Ya tienes dos meses. Ya me sigues con la mirada cuando te hablo, y sonríes cuando se te dicen cosas. Alzas la cabeza y la mantienes en alto durante unos épicos segundos cuando te colocamos boca abajo, pero no puedes sostenerla muy bien cuando te siento, y te empeñas en heroicos esfuerzos por mantenerte erguida, tanto que, cuando no lo consigues, te enfadas y berreas. Ya has aprendido a agarrar objetos: cuando te damos un minianimalito de peluche lo ases con una avaricia digna de Lady Macbeth y te lo llevas a la boca de inmediato: ¡mío! Si te emocionas mucho, pedaleas. También ríes y sonríes. A cualquiera, no sólo a tus papás, como antes. Y has desarrollado un repertorio de expresiones faciales digno de la Duse: me enfado, me sorprendo, me inquieto, me pregunto, me canso, me emociono, me aburro, me entristezco… Cuando te cambio, me dedicas unos piropos increíbles. Te ríes sin parar y me hablas en una entusiasta mezcla de gemiditos y gorjeos para contarme que te alegras mucho de haberte despertado, que te parece estupendo que te cambien el pañal y que, en resumen, estás encantada de haberte conocido.

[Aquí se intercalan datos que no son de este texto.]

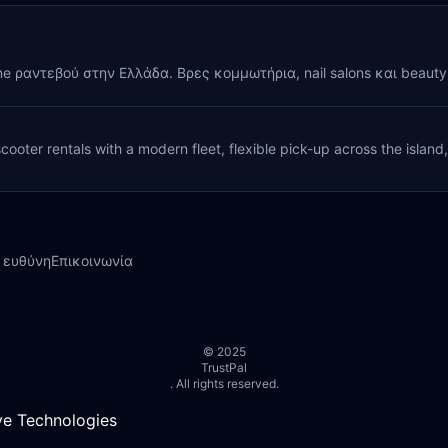
ine ραντεβού στην Ελλάδα. Βρες κομμωτήρια, nail salons και beaut
cooter rentals with a modern fleet, flexible pick-up across the island
 ευθύνη
Επικοινωνία
© 2025
TrustPal
. All rights reserved.
e Technologies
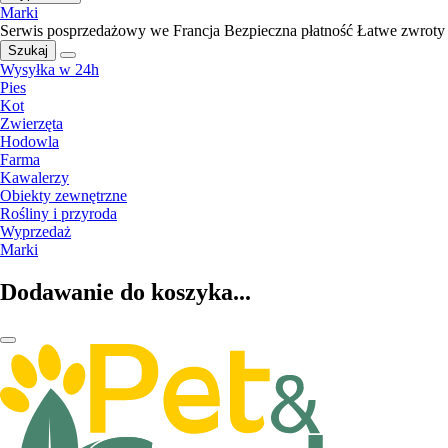
Marki
Serwis posprzedażowy we Francja
Bezpieczna płatność
Łatwe zwroty
Szukaj
Wysyłka w 24h
Pies
Kot
Zwierzęta
Hodowla
Farma
Kawalerzy
Obiekty zewnętrzne
Rośliny i przyroda
Wyprzedaż
Marki
Dodawanie do koszyka...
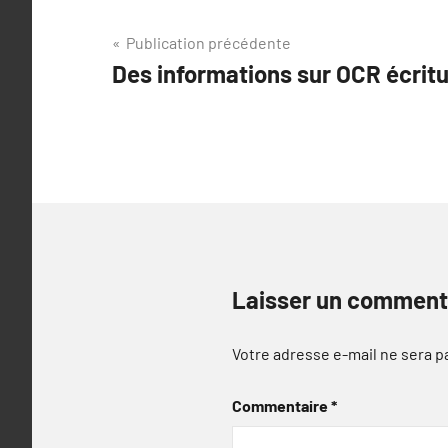
Navigation
Publication précédente
Des informations sur OCR écrit
de
l’article
Laisser un comment
Votre adresse e-mail ne sera p
Commentaire
*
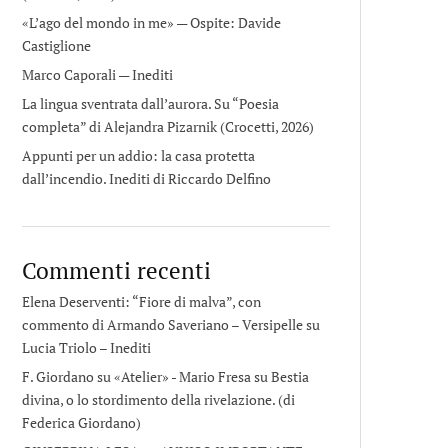
«L’ago del mondo in me» — Ospite: Davide
Castiglione
Marco Caporali — Inediti
La lingua sventrata dall’aurora. Su “Poesia
completa” di Alejandra Pizarnik (Crocetti, 2026)
Appunti per un addio: la casa protetta
dall’incendio. Inediti di Riccardo Delfino
Commenti recenti
Elena Deserventi: “Fiore di malva”, con
commento di Armando Saveriano – Versipelle
su
Lucia Triolo – Inediti
F. Giordano su «Atelier» - Mario Fresa
su
Bestia
divina, o lo stordimento della rivelazione. (di
Federica Giordano)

Como contrapartida, también eres mucho más exigente que antes. No, ya no vale dejarte en el cuco así como así, porque no te gusta que te dejen sola y lo haces notar a gritos. Te enfadas muchísimo cuando no se te hace caso y reclamas atención constante. Además, ya apenas duermes de día. En estos momentos escribo porque he logrado engañarte con un móvil de animalitos, pero no sé cuánto va a durar la calma.

Me he acordado de lo que dijo aquel médico cuando habló de la resignación que nos falta en la sociedad occidental. El profesor que me envió al grupo de terapia me dijo que una de las claves de la felicidad estriba en la resistencia a la frustración, y creo que esta sociedad no sólo no nos enseña nada de esto, sino que nos condena a la frustración misma. Como te pases un rato viendo la tele u hojeando una revista de moda acabas con una depresión del quince, convencida de que nunca vas a ser lo bastante delgada, lo bastante estilosa, lo bastante rica. Lo bastante nada. Por ejemplo, el cómic de la revista para la que trabajo dice textualmente:

«Ya tenemos encima la Navidad. Bastante deprimente es la España que nos rodea como para no permitirnos soñar un poquito. Así que imagínate que:

»1) En primer lugar, adelgazas cuatro kilos gracias a tu super-dieta navideña.

»2) El fin de semana previo a la Navidad vas y ligas con un chico que lo tiene todo: guapísimo, riquísimo y conectadísimo.

»3) Tu chico te pide que te vayas a París con él.

»4) Allí os invitan a la superfiestaza de Karl Lagerfeld.

»5) Mario Testino te hace una foto.

»6) Tom Ford te pide que seas su musa. Y tu chico te pide en matrimonio. Y todo eso porque llevas un fabuloso Valentino.»

Y así se resumen, por lo visto, los sueños de las lectoras. Lectoras que pueden aspirar, como mucho, a conocer a un chico (y punto, bastante sería, porque los solteros no abundan… o sí abundan, pero los de la rama politoxicómano-psicopática), a que les inviten a una fiesta no demasiado petarda y a que les quepa la petite robe noire de Zara después del atracón que se van a pegar en Nochebuena para compensar el estrés de las compras navideñas.

O peor: yo, que me voy a pasar la Navidad en un hospital si no la paso de velatorio. Y los millones de niños que no van a tener ningún tipo de fiesta.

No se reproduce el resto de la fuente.